‘It wasn’t great for a very long time’: Sydney Sweeney on the perils of Hollywood

Sydney Sweeney
Sydney Sweeney earned two Emmy nominations — one for her work as an entitled millennial in “White Lotus” and one for the drama “Euphoria.”
(Celeste Sloman / For The Times)

Sydney Sweeney is riding high these days. The up-and-coming actor from Washington by way of Idaho is just 24, yet she’s behind two knockout performances — in the gritty teen drama “Euphoria” and the first season of anthology series “The White Lotus.” Then on July 12, good things got better — she was nominated for Emmy Awards for both roles.

Certainly, none of this happened overnight. Sweeney’s been pursuing her acting dream for 10 years already, proving that talent, plus persistence really can lead to the red carpet. She spoke with The Envelope via Zoom from her hotel in Boston, where she’s shooting Sony’s Spider-Man universe action film, “Madame Web.”

How do you keep your characters separate in your head?

I truly look at them as living, breathing human beings. I start building my characters as real people. I gave them memories. I give them an entire world, and I create these books with an entire timeline and diary and interactive journal of this person’s life. So when I become this person, it’s not me thinking, “How is she going to react?” It’s “Sydney’s gone, and now I am Cassie [in ‘Euphoria’]. Now I am Olivia [in ‘White Lotus’].” I know how they’re going to react because I have “lived” through all these memories and moments. So all these characters have their own heartbeat, in a way.


It sounds like there’s a writer lurking inside you. Is that a goal?

Totally. I want to do everything that I possibly can. My parents always told me to fall in love with as many things as possible — and I’ve always followed that.

“Madame Web” is your first superhero film. Does this mean you’ll get to use all of your mixed martial arts expertise?


You really are trained in mixed martial arts. Why that particular area of combat?

I loved all the competitive sports — I wake-boarded, I skied, I played soccer — but when I came to L.A. [to pursue acting] I didn’t have time for team sports. My parents wanted me to have that interaction in that group setting. I’m very athletic and I had a friend who started training. I was fascinated by it and I started going to his workouts and just watching him and tagged along.

Sydney Sweeney
(Celeste Sloman / For The Times)

I imagine being so athletic, you’ve also hurt yourself here and there?

Oh, yeah. I have a scar right here [gestures at her cheek]. I was 12 and got in a wakeboarding accident. My whole body folded and my face was sliced by the board. I had to get 19 stitches. Then at 16, I was riding a dirt bike and tore my ACL. And then while fighting, I fractured my nose.

Does that teach you how to deal with pain?

Sports didn’t teach me how to deal with pain. That was my mom. I was terrified of getting back up on the wakeboard, but the day my stitches came out and I could get back in the water, she drove me out to the lake, put my screaming and crying ass in the water and said I wasn’t allowed to get out until I got back up on that board.

And today, you are —

So grateful. I’m not scared. And I know my limits. I know my body.
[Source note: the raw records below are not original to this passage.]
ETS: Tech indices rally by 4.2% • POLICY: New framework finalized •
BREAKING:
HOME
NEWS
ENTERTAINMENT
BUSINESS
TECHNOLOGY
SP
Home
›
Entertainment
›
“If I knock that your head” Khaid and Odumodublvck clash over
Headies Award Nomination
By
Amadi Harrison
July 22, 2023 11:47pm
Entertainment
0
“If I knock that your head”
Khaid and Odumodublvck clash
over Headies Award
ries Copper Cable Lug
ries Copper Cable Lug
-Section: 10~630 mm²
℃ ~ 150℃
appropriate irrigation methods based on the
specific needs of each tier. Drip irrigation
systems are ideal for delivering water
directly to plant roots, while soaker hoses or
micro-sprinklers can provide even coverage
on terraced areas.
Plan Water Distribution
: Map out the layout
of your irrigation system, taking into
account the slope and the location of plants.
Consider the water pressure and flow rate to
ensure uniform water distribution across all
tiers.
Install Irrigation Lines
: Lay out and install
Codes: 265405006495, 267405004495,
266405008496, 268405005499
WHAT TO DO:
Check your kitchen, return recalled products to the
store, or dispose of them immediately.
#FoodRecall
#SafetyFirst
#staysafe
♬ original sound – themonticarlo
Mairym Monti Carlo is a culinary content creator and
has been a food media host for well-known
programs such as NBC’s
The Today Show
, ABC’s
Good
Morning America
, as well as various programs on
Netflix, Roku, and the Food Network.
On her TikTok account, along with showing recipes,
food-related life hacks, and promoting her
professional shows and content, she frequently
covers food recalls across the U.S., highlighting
I was training [for MMA] with my leg in a whole entire cast bar. My parents instilled in me never to stop.

There’s a viral Instagram video of you in a car, on the phone, cry-talking with her about your nominations. Was your mom in particular always in your corner?

I wouldn’t have been able to pursue my dreams without her supporting that decision. I was 12, 13 years old and my mom and dad gave up everything that they knew for me to be able to pursue my dreams. We lost friends, we lost our house, we lost everything in pursuit of it.

Did it get easier once everyone committed to your career choice?

It wasn’t great for a very long time, because it was just fighting, fighting, fighting [for jobs]. I had no connections. I did not come from money. And when you’re 16 and you don’t really like yourself, and you’re trying to figure out what the hell is going on in your body and your makeup and your hormones, and people are telling you that you’re not good enough — that weight is so heavy. But I had parents who, no matter what, believed in me.